INFORMATION SUPPLIED:
*** Block opens ***
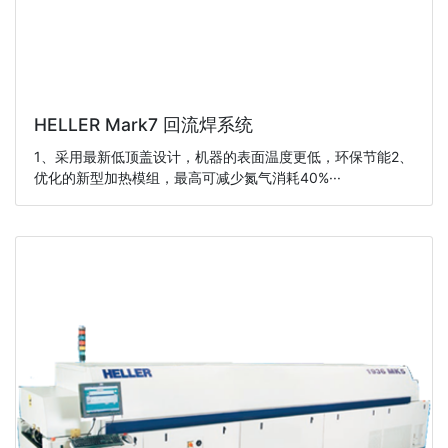
HELLER Mark7 回流焊系统
1、采用最新低顶盖设计，机器的表面温度更低，环保节能2、
优化的新型加热模组，最高可减少氮气消耗40%···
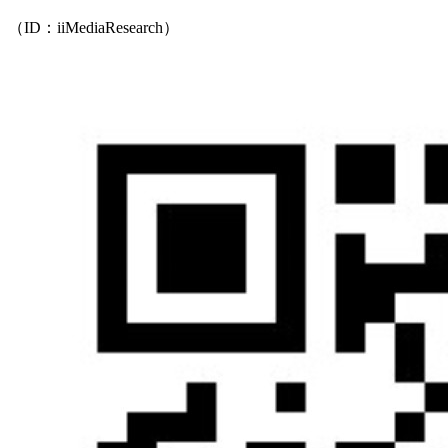
（ID：iiMediaResearch）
*** Block closes ***
Give back all the data exactly, minus pictures.

HELLER Mark7 回流焊系统
1、采用最新低顶盖设计，机器的表面温度更低，环保节能2、
优化的新型加热模组，最高可减少氮气消耗40%···
（ID：iiMediaResearch）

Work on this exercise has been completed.